Task inputs:
- - -

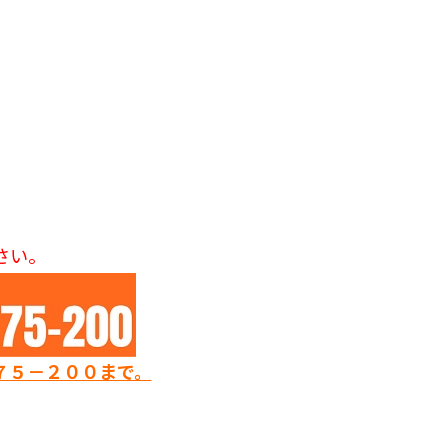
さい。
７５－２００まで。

- - -

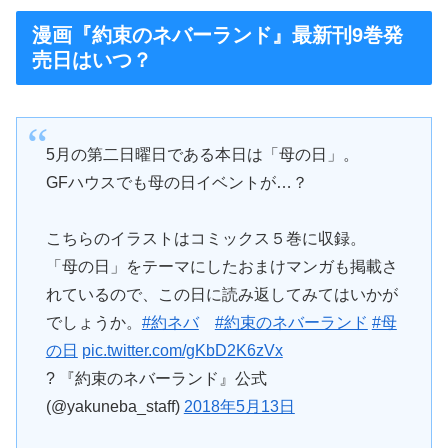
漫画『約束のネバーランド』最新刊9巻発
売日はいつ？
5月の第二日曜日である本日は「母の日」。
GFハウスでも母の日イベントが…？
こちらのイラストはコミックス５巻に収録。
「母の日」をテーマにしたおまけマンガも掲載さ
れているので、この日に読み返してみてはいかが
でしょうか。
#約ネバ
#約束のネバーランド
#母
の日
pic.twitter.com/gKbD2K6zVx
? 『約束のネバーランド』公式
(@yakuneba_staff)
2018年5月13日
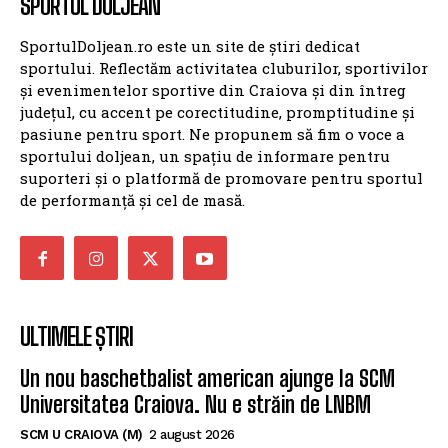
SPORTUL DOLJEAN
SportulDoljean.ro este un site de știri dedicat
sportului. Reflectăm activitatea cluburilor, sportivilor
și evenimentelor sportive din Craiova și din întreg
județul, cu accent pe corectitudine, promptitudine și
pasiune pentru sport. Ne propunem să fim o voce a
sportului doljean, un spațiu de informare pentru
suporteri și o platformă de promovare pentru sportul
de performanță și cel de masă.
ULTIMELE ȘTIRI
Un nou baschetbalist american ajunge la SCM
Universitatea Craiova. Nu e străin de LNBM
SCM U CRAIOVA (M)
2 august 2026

- - -

About this task: Give the count of lines in the listing that hold the word "sportului", and nothing else.

Solution to the problem: 2